[SPARK-25981][R] Enables Arrow optimization from R DataFrame to Spark DataFrame #22954

HyukjinKwon · 2018-11-06T09:45:02Z

What changes were proposed in this pull request?

This PR targets to support Arrow optimization for conversion from R DataFrame to Spark DataFrame.
Like PySpark side, it falls back to non-optimization code path when it's unable to use Arrow optimization.
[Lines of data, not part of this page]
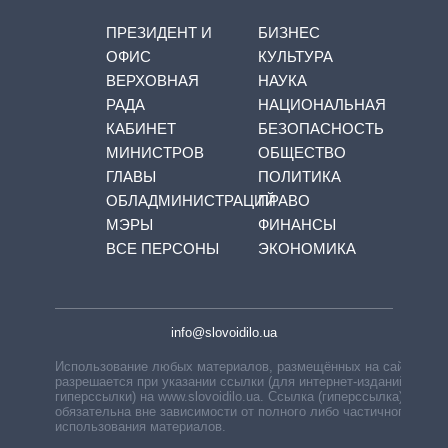
ПРЕЗИДЕНТ И
БИЗНЕС
ОФИС
КУЛЬТУРА
ВЕРХОВНАЯ
НАУКА
РАДА
НАЦИОНАЛЬНАЯ
КАБИНЕТ
БЕЗОПАСНОСТЬ
МИНИСТРОВ
ОБЩЕСТВО
ГЛАВЫ
ПОЛИТИКА
ОБЛАДМИНИСТРАЦИЙ
ПРАВО
МЭРЫ
ФИНАНСЫ
ВСЕ ПЕРСОНЫ
ЭКОНОМИКА
info@slovoidilo.ua
Использование любых материалов, размещённых на сайте,
разрешается при указании ссылки (для интернет-изданий —
гиперссылки) на www.slovoidilo.ua. Ссылка (гиперссылка)
обязательна вне зависимости от полного либо частичного
использования материалов.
This can be tested as below:

$ ./bin/sparkR --conf spark.sql.execution.arrow.enabled=true

collect(createDataFrame(mtcars))

Requirements

R 3.5.x

Arrow package 0.12+

Rscript -e 'remotes::install_github("apache/arrow@apache-arrow-0.12.0", subdir = "r")'

Note: currently, Arrow R package is not in CRAN. Please take a look at ARROW-3204.
Note: currently, Arrow R package seems not supporting Windows. Please take a look at ARROW-3204.

Benchmarks

Shall

sync && sudo purge
./bin/sparkR --conf spark.sql.execution.arrow.enabled=false

sync && sudo purge
./bin/sparkR --conf spark.sql.execution.arrow.enabled=true

R code

createDataFrame(mtcars) # Initializes
rdf <- read.csv("500000.csv")

test <- function() {
  options(digits.secs = 6) # milliseconds
  start.time <- Sys.time()
  createDataFrame(rdf)
  end.time <- Sys.time()
  time.taken <- end.time - start.time
  print(time.taken)
}

test()

Data (350 MB):

object.size(read.csv("500000.csv"))
350379504 bytes

"500000 Records" http://eforexcel.com/wp/downloads-16-sample-csv-files-data-sets-for-testing/

Results

Time difference of 29.9468 secs

Time difference of 3.222129 secs

The performance improvement was around 950%.
Actually, this PR improves around 1200%+ because this PR includes a small optimization about regular R DataFrame -> Spark DatFrame. See #22954 (comment)

Limitations:

For now, Arrow optimization with R does not support when the data is raw, and when user explicitly gives float type in the schema. They produce corrupt values.
In this case, we decide to fall back to non-optimization code path.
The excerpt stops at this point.